Miss Marple’s Neighborhood

Small-town English villages haven’t seemed to change much since the days of Miss Marple, at least as depicted in Kate Charles’ five Book of Psalms mysteries. Everyone knows everyone, any change is suspect, gossip is queen and no good deed ever goes unpunished.

The gossip had been rather thin on the ground in the “small, rather undistinguished Norfolk village” of Walston until several newcomers move into town. The new rector, Father Stephen Thorncroft, is resented by some for not carrying out his duties exactly as his predecessor did. Then, Thorncroft’s new wife has attracted attention in the form of obscene calls. Overseeing the town’s affairs is its resident busybody, Enid Bletsoe, who goes ballistic when the young mother she was befriending turns out to have a woman lover. She reports her to a social worker, who later is found dead.

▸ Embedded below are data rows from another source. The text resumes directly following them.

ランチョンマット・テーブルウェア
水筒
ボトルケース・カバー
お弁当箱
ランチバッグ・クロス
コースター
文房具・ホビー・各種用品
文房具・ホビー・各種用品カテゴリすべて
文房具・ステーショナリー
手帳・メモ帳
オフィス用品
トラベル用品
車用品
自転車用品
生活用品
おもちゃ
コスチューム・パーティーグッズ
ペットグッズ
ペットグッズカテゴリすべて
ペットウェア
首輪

Charles has a way of creating characters that you feel for as well as characters you’d dearly like to see dead in a ditch. She expertly turns the screws on the good guys until her detecting couple, lawyer David Middleton-Brown and artist Lucy Kingsley arrive on the scene. The red herrings are numerous in this cozy-style mystery, and Charles is expert in highlighting the deliciously unsavory aspects of village politics (delicious, that is, so long as you don’t live there).

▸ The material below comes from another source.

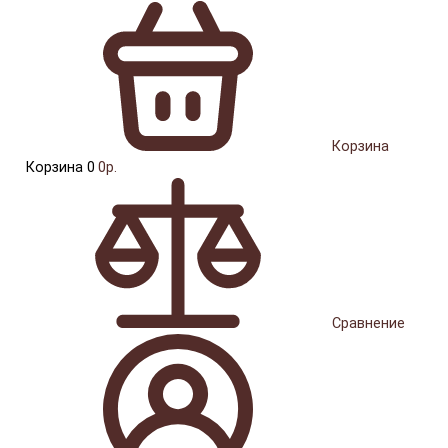
Корзина
Корзина
0
0р.
Сравнение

A dissenting note should be included, however, about the relationship between David and Lucy. After four books, it becomes apparent that Lucy is intelligent, quick-witted and most of the time a complete pain in the tucus. She’s a rabid vegetarian who does not appreciate how far David is willing to go to accommodate her, including stringing him along thus far for the slimmest of reasons (a bad, brief marriage that happened some time before). He seems to put up with it far more than he should, and we know little about what he sees in her that would make him put up with her.

It’s not a good sign to read a good story, but wish that the case had been solved by someone else. “Evil Angels Among Them” is a classic cozy in the style of Robert Barnard and Ann Granger, but I do wish it had been solved by their detectives as well.